=== Required work ===
Every line from the one with "souplesse de l’ensemble." through the last line below should be repeated exactly; pictures stay out of the copy.

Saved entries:
▬▬▬▬▬▬▬▬▬▬

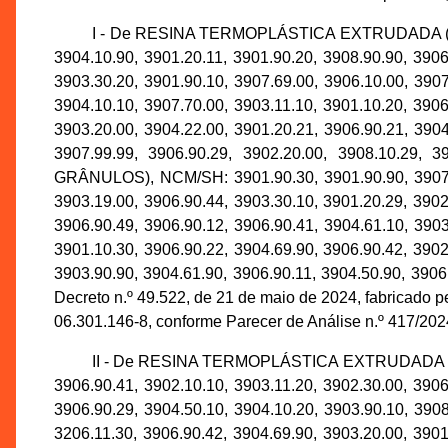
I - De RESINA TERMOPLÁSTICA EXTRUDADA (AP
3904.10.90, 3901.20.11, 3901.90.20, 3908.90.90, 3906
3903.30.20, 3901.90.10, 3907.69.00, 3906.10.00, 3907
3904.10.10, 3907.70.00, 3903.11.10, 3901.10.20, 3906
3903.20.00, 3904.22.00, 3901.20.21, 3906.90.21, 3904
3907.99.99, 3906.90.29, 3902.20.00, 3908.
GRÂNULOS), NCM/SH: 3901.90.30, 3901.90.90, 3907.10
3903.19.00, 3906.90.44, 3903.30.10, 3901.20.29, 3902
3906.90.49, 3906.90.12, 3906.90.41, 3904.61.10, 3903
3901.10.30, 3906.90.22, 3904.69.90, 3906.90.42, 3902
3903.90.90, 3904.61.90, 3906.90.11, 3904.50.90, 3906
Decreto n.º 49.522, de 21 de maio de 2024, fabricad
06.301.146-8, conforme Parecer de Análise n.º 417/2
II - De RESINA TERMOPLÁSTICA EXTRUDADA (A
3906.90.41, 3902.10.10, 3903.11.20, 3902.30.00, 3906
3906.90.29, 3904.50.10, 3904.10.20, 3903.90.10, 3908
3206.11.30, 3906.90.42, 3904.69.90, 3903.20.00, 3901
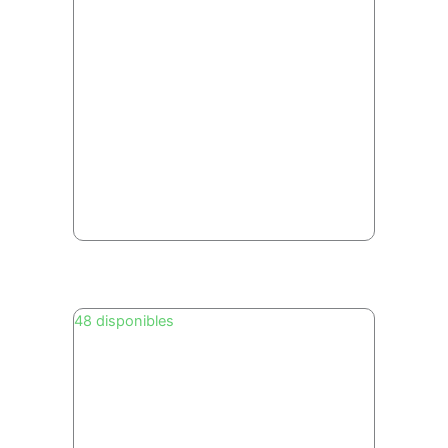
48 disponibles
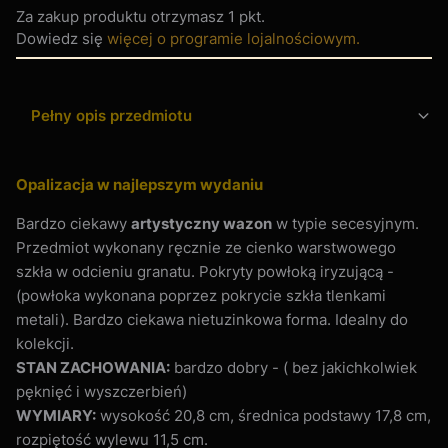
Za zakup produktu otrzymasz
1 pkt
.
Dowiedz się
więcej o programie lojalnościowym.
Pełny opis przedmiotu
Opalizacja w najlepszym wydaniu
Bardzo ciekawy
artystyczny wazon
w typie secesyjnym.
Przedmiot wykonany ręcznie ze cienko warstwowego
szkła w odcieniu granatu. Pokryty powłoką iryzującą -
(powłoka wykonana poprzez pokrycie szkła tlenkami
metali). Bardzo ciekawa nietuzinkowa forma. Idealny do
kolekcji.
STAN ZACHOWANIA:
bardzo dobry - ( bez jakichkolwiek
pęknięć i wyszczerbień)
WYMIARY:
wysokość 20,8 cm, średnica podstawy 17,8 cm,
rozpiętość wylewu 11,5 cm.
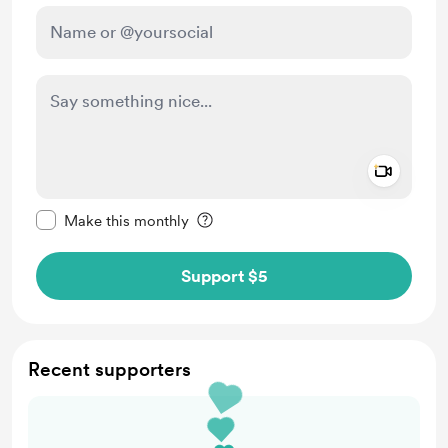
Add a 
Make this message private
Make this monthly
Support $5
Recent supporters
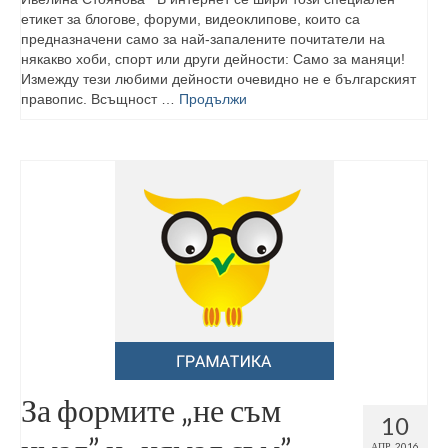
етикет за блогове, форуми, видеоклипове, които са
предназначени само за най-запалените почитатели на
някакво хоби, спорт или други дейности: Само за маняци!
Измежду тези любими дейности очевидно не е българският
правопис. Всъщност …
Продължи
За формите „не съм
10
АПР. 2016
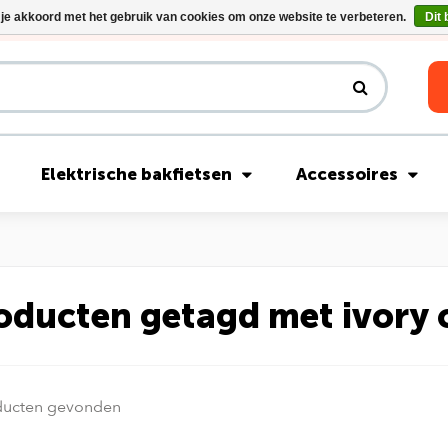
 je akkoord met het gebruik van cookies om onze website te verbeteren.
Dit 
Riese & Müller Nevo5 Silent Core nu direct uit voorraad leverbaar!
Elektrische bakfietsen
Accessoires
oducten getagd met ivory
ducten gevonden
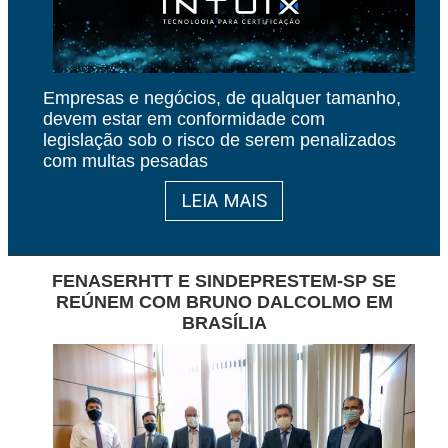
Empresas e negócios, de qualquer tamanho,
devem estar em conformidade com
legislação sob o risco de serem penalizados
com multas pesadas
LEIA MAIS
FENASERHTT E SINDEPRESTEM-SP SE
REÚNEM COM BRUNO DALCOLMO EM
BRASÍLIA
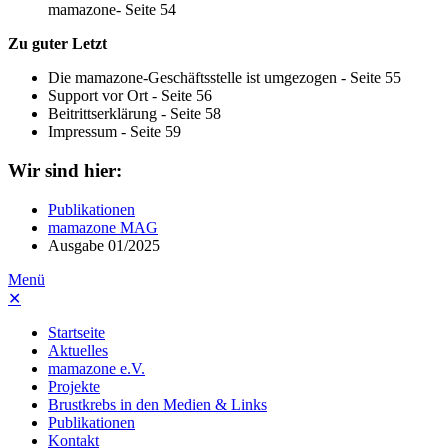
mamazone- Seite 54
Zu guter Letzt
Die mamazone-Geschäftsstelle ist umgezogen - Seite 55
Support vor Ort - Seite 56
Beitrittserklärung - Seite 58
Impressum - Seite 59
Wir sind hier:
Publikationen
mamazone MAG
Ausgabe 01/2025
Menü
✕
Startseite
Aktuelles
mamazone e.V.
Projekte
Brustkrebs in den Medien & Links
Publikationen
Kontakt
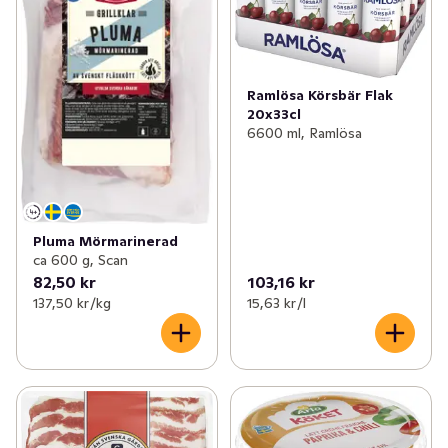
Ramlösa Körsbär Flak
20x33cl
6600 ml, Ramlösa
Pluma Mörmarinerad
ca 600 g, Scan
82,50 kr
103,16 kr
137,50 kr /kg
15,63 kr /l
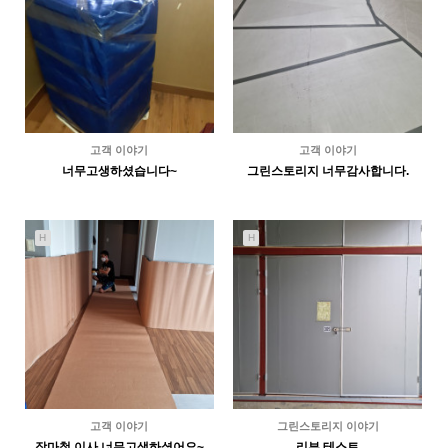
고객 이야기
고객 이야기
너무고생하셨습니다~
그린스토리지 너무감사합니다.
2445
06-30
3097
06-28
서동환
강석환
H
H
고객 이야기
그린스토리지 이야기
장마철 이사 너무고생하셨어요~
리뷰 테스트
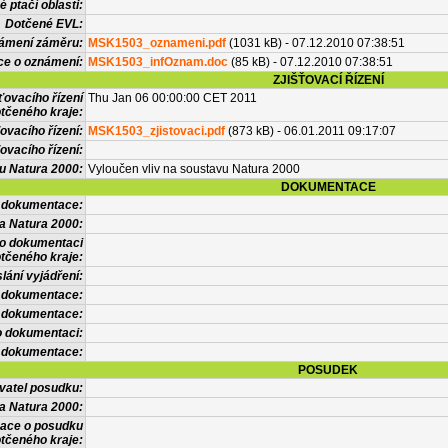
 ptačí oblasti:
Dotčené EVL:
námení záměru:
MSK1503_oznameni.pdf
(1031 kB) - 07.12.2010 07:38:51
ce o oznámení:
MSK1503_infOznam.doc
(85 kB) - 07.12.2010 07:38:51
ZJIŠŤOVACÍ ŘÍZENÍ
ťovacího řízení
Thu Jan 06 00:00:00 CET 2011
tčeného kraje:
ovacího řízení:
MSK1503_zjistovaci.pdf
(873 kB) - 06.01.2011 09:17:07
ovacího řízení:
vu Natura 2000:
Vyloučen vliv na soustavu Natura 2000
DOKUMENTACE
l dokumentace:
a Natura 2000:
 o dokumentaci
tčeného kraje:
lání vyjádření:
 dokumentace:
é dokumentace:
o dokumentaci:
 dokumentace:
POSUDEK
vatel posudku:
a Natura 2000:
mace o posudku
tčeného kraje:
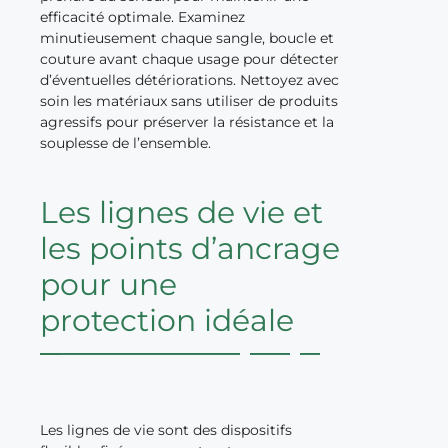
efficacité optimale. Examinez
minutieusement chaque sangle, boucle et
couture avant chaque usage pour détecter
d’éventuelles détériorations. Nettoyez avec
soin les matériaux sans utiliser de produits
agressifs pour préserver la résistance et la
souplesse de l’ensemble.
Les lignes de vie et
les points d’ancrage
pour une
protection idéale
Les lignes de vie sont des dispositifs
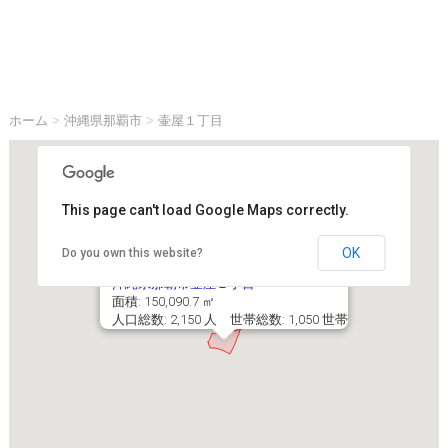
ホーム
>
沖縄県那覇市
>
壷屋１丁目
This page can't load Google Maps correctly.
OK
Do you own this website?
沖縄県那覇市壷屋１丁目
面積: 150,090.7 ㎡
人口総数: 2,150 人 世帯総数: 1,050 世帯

▬▬▬▬▬▬▬▬▬▬

=== Response box ===
souplesse de l’ensemble.
Les lignes de vie et
les points d’ancrage
pour une
protection idéale
Les lignes de vie sont des dispositifs
ホーム
>
沖縄県那覇市
>
壷屋１丁目
This page can't load Google Maps correctly.
OK
Do you own this website?
沖縄県那覇市壷屋１丁目
面積: 150,090.7 ㎡
人口総数: 2,150 人 世帯総数: 1,050 世帯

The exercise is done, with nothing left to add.